The State Council (Conseil d’Etat) commented in depth on the different levels of the public administration (central, social security and municipality). In its opinion the Conseil d’Etat recommended including very detailed rules on how to make sure that the social security administration respects the balanced budget rule and not only, as laid down in the present legislative proposal, to base this obligation on a norm which generally obliges the social security administration to respect the golden rule. Concerning the implementation of the automatic correction mechanism the Conseil d’Etat wanted to wait for the position taken by the European Commission because a similar implementation exists in France. (More information about the opinion of the Conseil d’Etat can be found in question VII.3).
Relationship BBR and MTO
What positions, if any, are taken in the national debate about the relationship between the Balanced Budget Rule of article 3(1)(b) Fiscal Compact and the Medium-term Budgetary Objective (MTO) rule in the Six-Pack (section 1A, article 2a Regulation 1466/97, on which see above question VII.10)?
No position known.
Is there a (constitutional) court judgment on the Fiscal Compact/implementation of the Balanced Budget Rule?
No. The opinions of the Conseil d’Etat cannot be considered as constitutional court judgments (see question II.2)
Non-Eurozone and binding force
Has Luxembourg decided to be bound by parts of the Fiscal Compact on the basis of article 14(5) Fiscal Compact already before joining the Euro area, or has this option been debated?
Not applicable, since Luxembourg is a Euro area member state.
What other information is relevant with regard to Luxembourg and the Fiscal Compact?
Yes.

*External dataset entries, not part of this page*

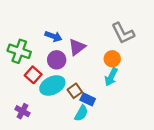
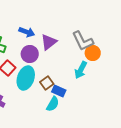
gray L-shape: (123, 33) -> (83, 41), moved
orange circle: (112, 59) -> (93, 53), moved
cyan ellipse: (52, 85) -> (26, 78), turned -45

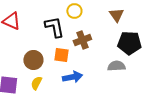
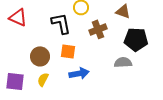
brown triangle: (116, 15) -> (123, 11), turned -35
brown cross: (82, 40) -> (98, 29), moved

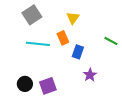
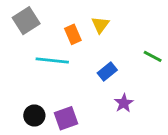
gray square: (32, 15) -> (26, 21), moved
orange rectangle: (63, 38) -> (73, 34), moved
blue rectangle: (78, 52) -> (107, 72), turned 32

The legislative proposal for a reformed governance of public finances contains a provision which implements the automatic correction mechanism mentioned in Article 3 of the Fiscal Compact. This provision obliges the government to lay down in the budgetary law for the next year which measures will be made to achieve the Medium Term Objective, if there is a higher structural deficit than 0.5%. This procedure inspired by the French legislation is justified by a reference to the last sentence of Article 3 (2) Fiscal Compact which says that ‘Such
correction mechanism shall fully respect the prerogatives of national Parliaments’. This interpretation makes it possible to state a structural deficit in year 1, write down the measures to correct the structural deficit in the budgetary law in year 2 (usually in October) and to undertake these measures in year 3.